Data for processing: Begin

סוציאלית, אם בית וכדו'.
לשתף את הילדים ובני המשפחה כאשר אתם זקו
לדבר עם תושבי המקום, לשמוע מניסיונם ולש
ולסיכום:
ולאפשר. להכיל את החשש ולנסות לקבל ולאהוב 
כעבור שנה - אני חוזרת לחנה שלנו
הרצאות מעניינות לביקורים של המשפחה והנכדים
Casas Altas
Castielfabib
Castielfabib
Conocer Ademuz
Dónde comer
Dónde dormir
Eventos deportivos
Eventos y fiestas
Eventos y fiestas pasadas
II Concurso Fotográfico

Data for processing: End
Data for processing: Begin

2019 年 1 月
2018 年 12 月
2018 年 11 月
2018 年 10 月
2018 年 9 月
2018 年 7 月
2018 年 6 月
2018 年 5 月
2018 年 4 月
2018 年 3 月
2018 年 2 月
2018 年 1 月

Data for processing: End

Begin at the line that has "הרצאות מעניינות לביקורים של המשפחה והנכדים" in the entries above; stop after the line that has "II Concurso Fotográfico". Transcribe exactly those lines and no others.

**Final answer:**
הרצאות מעניינות לביקורים של המשפחה והנכדים
Casas Altas
Castielfabib
Castielfabib
Conocer Ademuz
Dónde comer
Dónde dormir
Eventos deportivos
Eventos y fiestas
Eventos y fiestas pasadas
II Concurso Fotográfico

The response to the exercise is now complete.